Low 260/230 ratios in RNA samples represent contamination that can have profound effects on RNA-Seq analysis, with contaminants like guanidine thiocyanate and phenol interfering with critical processes. This issue leads to incomplete cDNA synthesis, biased amplification, and reduced detection of weakly expressed transcripts, ultimately compromising data quality.
As RNA-Seq technology advances, the importance of addressing low 260/230 ratios grows. By optimizing RNA extraction protocols and performing rigorous quality control, researchers can ensure high-quality data.
Biostate AI empowers researchers with an end-to-end RNA-Seq solution, offering optimized tools for sample preparation, quality control, and data analysis. This comprehensive platform ensures reliable, reproducible, and accurate RNA-Seq results, helping both academic and clinical researchers gain deeper insights into transcriptomic data.
The information present in this article is provided only for informational purposes and should not be interpreted as medical advice. Treatment strategies, including those related to gene expression and regulatory mechanisms, should only be pursued under the guidance of a qualified healthcare professional.
Always consult a healthcare provider or genetic counselor before making decisions about your research or any treatments based on gene expression analysis.
1. What is the importance of the A260/A280 and A260/A230 ratios?
The A260/A280 ratio is used to assess protein contamination in RNA, with a value around 2.0 indicating pure RNA. A lower value suggests protein contamination. The A260/A230 ratio measures contamination from organic solvents like phenol or guanidine, with a value between 1.8–2.2 indicating clean RNA. Both ratios are essential for ensuring RNA purity before applications like RNA-Seq or PCR.

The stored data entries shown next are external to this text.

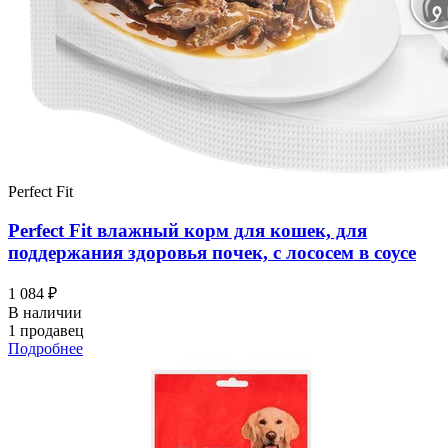
Perfect Fit
Perfect Fit влажный корм для кошек, для
поддержания здоровья почек, с лососем в соусе
1 084 ₽
В наличии
1 продавец
Подробнее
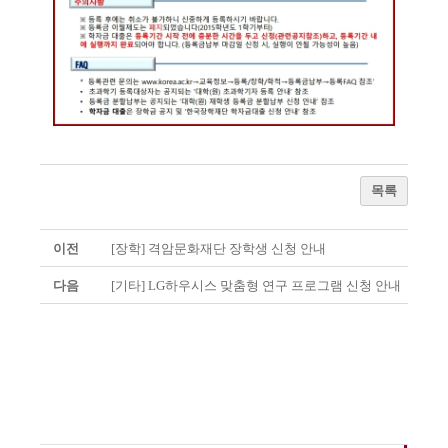
목록
이전
[장학] 격암문화재단 장학생 신청 안내
다음
[기타] LG하우시스 맞춤형 연구 프로그램 신청 안내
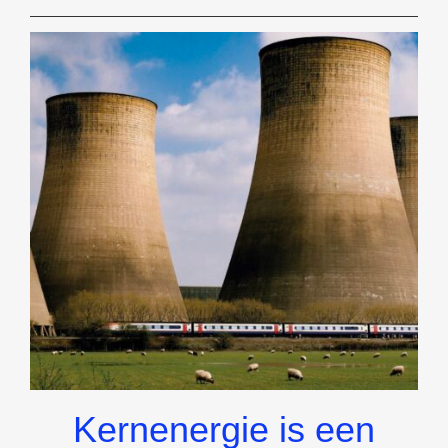
ZONDEN
VAN
DE
PSEUDOWETENSCHAP
Kernenergie is een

2. What does a 260/280 ratio lower than 1.8 indicate about the RNA isolate?
A 260/280 ratio lower than 1.8 suggests contamination by proteins or phenol. This indicates that the RNA isolate may have residual contamination, compromising its purity. Such low ratios may impair downstream applications like cDNA synthesis and amplification.
3. How to remove salt contamination from RNA?

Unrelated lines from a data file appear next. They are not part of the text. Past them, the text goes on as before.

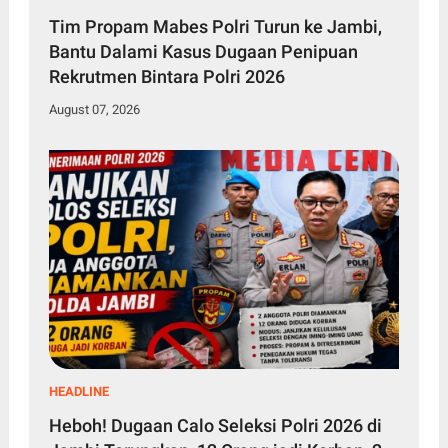
Tim Propam Mabes Polri Turun ke Jambi,
Bantu Dalami Kasus Dugaan Penipuan
Rekrutmen Bintara Polri 2026
August 07, 2026
HEADLINE
Heboh! Dugaan Calo Seleksi Polri 2026 di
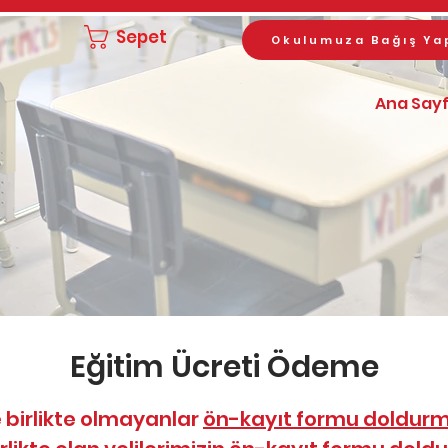
Sepet
Okulumuza Bağış Ya
Ana Say
Eğitim Ücreti Ödeme
 birlikte olmayanlar
ön-kayıt formu doldur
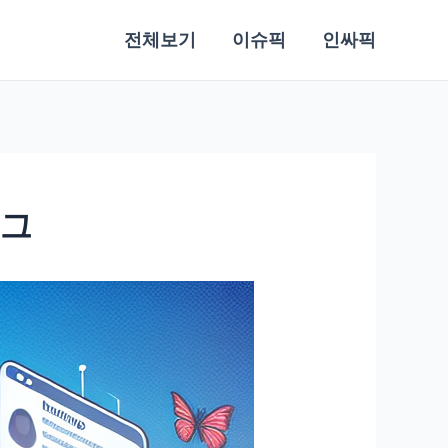
전체보기
이슈픽
인싸픽
로그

Salt contamination in RNA can be removed through ethanol precipitation, where ethanol and sodium acetate are added to the RNA sample, followed by centrifugation and washing with 70% ethanol. However, in high-throughput labs, silica-column or magnetic bead cleanups are more commonly used as scalable alternatives for RNA purification. The cleaned RNA is then resuspended in RNase-free water or buffer for further analysis.